Task to carry out: Print every entry exactly as it appears, but skip the pictures.

Available records:

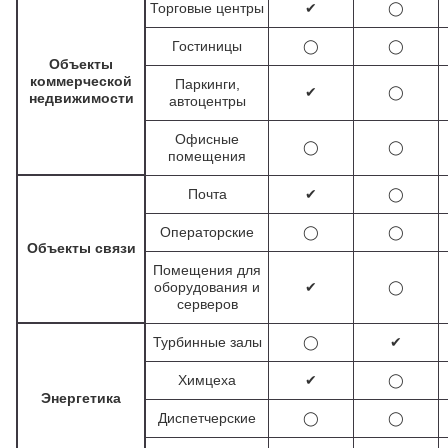
Торговые центры
✔
◯
Гостиницы
◯
◯
Объекты
коммерческой
Паркинги,
✔
◯
недвижимости
автоцентры
Офисные
◯
◯
помещения
Почта
✔
◯
Операторские
◯
◯
Объекты связи
Помещения для
оборудования и
✔
◯
серверов
Турбинные залы
◯
✔
Химцеха
✔
◯
Энергетика
Диспетчерские
◯
◯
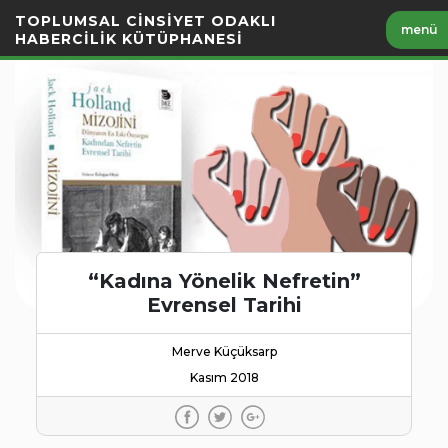
İçeriği
TOPLUMSAL CİNSİYET ODAKLI
menü
Geç
HABERCİLİK KÜTÜPHANESİ
“Kadına Yönelik Nefretin”
Evrensel Tarihi
Merve Küçüksarp
Kasım 2018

Response to this exercise:
Торговые центры
✔
◯
Гостиницы
◯
◯
Объекты
коммерческой
Паркинги,
✔
◯
недвижимости
автоцентры
Офисные
◯
◯
помещения
Почта
✔
◯
Операторские
◯
◯
Объекты связи
Помещения для
оборудования и
✔
◯
серверов
Турбинные залы
◯
✔
Химцеха
✔
◯
Энергетика
Диспетчерские
◯
◯
İçeriği
TOPLUMSAL CİNSİYET ODAKLI
menü
Geç
HABERCİLİK KÜTÜPHANESİ
“Kadına Yönelik Nefretin”
Evrensel Tarihi
Merve Küçüksarp
Kasım 2018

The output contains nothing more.